- _ASSIGNED TASK_
Go through the entries below and collect each line with the string "Popular" in it.

Saved data entries
*** Begin section ***
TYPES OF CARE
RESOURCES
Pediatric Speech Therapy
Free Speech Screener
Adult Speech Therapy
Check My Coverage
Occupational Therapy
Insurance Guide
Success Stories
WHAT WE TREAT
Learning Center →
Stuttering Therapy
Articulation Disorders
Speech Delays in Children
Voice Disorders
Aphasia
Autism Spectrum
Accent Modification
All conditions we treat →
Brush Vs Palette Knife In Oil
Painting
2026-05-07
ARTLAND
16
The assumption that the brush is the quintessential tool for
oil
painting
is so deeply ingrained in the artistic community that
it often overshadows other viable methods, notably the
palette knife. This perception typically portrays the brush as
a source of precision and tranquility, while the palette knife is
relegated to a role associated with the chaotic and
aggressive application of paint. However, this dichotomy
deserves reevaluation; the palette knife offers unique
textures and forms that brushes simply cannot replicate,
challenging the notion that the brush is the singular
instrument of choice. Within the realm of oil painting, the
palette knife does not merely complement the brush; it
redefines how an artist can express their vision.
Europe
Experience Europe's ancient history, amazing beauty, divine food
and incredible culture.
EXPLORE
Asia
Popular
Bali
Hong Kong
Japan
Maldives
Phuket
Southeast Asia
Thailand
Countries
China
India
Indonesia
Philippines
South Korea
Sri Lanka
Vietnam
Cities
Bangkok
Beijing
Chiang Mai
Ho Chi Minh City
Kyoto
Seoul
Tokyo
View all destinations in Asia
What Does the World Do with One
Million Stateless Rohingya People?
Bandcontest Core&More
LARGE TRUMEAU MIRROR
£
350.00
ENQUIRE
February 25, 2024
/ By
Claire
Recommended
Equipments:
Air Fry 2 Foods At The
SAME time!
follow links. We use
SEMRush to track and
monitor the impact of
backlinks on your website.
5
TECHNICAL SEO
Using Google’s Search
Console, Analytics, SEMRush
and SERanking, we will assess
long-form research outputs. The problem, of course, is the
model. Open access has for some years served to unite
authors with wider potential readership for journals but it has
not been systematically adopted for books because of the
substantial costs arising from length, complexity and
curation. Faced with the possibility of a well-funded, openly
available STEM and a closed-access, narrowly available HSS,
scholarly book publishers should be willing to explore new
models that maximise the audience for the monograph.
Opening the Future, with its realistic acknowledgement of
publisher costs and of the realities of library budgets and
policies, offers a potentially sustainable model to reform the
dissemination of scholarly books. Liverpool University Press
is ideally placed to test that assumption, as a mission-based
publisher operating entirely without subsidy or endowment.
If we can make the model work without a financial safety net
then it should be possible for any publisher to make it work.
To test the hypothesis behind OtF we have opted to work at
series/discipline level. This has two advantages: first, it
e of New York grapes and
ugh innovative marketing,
*** End section ***
*** Begin section ***
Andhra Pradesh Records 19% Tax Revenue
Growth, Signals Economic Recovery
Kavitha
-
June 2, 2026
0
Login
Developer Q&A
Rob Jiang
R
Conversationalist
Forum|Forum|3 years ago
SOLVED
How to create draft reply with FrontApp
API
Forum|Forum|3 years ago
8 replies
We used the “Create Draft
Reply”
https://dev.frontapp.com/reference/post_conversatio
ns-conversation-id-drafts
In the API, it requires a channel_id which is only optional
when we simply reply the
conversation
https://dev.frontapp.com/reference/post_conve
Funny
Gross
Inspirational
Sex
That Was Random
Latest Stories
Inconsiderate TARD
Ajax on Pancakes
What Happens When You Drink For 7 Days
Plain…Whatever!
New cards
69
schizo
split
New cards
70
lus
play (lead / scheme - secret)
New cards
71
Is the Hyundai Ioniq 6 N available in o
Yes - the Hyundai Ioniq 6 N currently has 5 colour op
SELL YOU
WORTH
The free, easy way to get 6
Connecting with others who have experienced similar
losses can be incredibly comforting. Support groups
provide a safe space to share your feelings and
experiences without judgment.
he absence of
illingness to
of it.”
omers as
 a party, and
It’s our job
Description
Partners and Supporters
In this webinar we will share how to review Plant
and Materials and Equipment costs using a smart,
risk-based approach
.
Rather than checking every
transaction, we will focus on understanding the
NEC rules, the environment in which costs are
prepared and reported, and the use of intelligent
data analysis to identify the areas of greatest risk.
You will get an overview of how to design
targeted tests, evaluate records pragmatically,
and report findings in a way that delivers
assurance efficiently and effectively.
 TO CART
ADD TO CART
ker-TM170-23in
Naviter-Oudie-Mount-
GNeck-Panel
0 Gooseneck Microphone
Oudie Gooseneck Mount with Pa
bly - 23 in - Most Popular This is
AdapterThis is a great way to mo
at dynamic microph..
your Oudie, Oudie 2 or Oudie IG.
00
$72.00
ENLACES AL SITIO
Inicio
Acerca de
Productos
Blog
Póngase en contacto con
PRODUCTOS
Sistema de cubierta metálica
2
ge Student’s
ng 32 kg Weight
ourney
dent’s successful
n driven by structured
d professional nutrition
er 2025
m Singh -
*** End section ***
- _TASK RESULT_
Popular
bly - 23 in - Most Popular This is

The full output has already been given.